In an article published The United Church Observer, Donna Sinclair wrote of a Canadian missionary, Essie Johnson, who began her work in Zambia during British colonial days when the country was known as Northern Rhodesia. Throughout her career Essie sought every opportunity to help women find their rightful place in African society. In the 1950s while touring rural areas of the country with a mobile school she would share the African food prepared by her co-worker. For fifteen years she served as principal of the Mindolo Women’s Training Centre. An All-Africa Conference of women immediately realized how great her influence had been. She had taught most of Africa’s women church leaders.

Always opposed to the separation of African and white Christians, she once persuaded a European church to permit her students to have a booth at their bazaar. At tea time, every booth except that of the African school girls had trays brought to them. Essie went to the kitchen to get a tray for her girls and was refused. So she went back to the booth and led the girls out to a table for guests where they had to be served.

A number of women scholars have pioneered new approaches to the place of women in the Bible and in the church. The names of Rosemary Reuther, Dorothea Solle, Elaine Pagels, Daphne Hampson and Luise Schottroff come to mind. Frequently they and many others have been denounced by male church leaders as a threat to ancient traditions and institutionalized interpretations of the Bible and Christian doctrine. Despite that, many of these women have been invited to teach in theological seminaries where priests and pastors prepare for their ministries. They have raised the consciousness of numerous church members about the urgency of readdressing hoary dogmas and exclusively male domination of the church. They have brought a keen sense of justice and equality to their work, emphasizing love rather than authority wherever faith is an issue.

The United Church of Canada has ordained women to the ministry of the word, sacraments and pastoral care since 1936. More recently, other Canadian churches have followed, if more hesitantly and after much searching for theological and pastoral understanding. Since 1980, four women have served terms as Moderator of The United Church of Canada. The first, Lois Wilson, until recently sat as a senator in the Canadian parliament. Before her election as Moderator in1992, Marion Best led the church in a search for a just solution to the conflict-ridden issue of homosexuals in the church and as members or pastors of congregations.
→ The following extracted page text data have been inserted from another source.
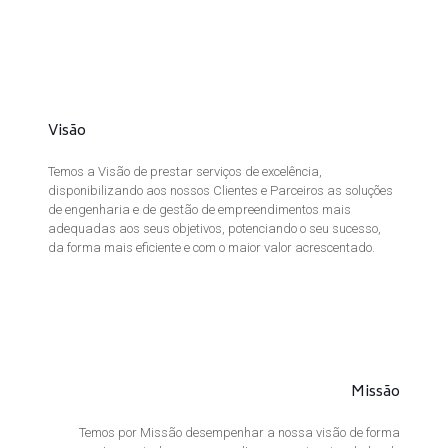
Visão
Temos a Visão de prestar serviços de excelência,
disponibilizando aos nossos Clientes e Parceiros as soluções
de engenharia e de gestão de empreendimentos mais
adequadas aos seus objetivos, potenciando o seu sucesso,
da forma mais eficiente e com o maior valor acrescentado.
Missão
Temos por Missão desempenhar a nossa visão de forma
She also served as one of the vice-presidents of the World Council of Churches.

The Anglican Church of Canada has elected two women as diocesan bishops. Elsewhere in the world, five other women have been elected as bishops. Janet Somerville, a former nun and teacher of theology in a Roman Catholic seminary, served a term as general secretary of the Canadian Council of Churches. All of these women have shown outstanding faith and spiritual leadership in moving the church toward a different future.

Faithfulness can be extremely costly, to the point of death. During World War II, Dietrich Bonhoeffer stood firm against the atrocities of Nazism. He was imprisoned, condemned to death for treason and executed in April 1945. He left behind a rich collection of writings on how faithful discipleship is to be lived in the most dangerous circumstances.

Archbishop Oscar Romero demanded peace and justice for his war-torn country of El Salvador, in Central America. He persistently informed the world of the terrorist death-squads that tortured, slaughtered or caused to disappear thousands of innocent victims. Most were simple peasants with no wealth or power and those who defended them in the public media. Archbishop Romero’s words were a threat to the tyrannical government of the time. On March 24, 1980 he was assassinated while celebrating mass in the cathedral in San Salvador.

All of these modern heroes exhibited a lifelong faith and commitment to just causes and to their spiritual ideals. They present us with shining examples of what faithfulness means.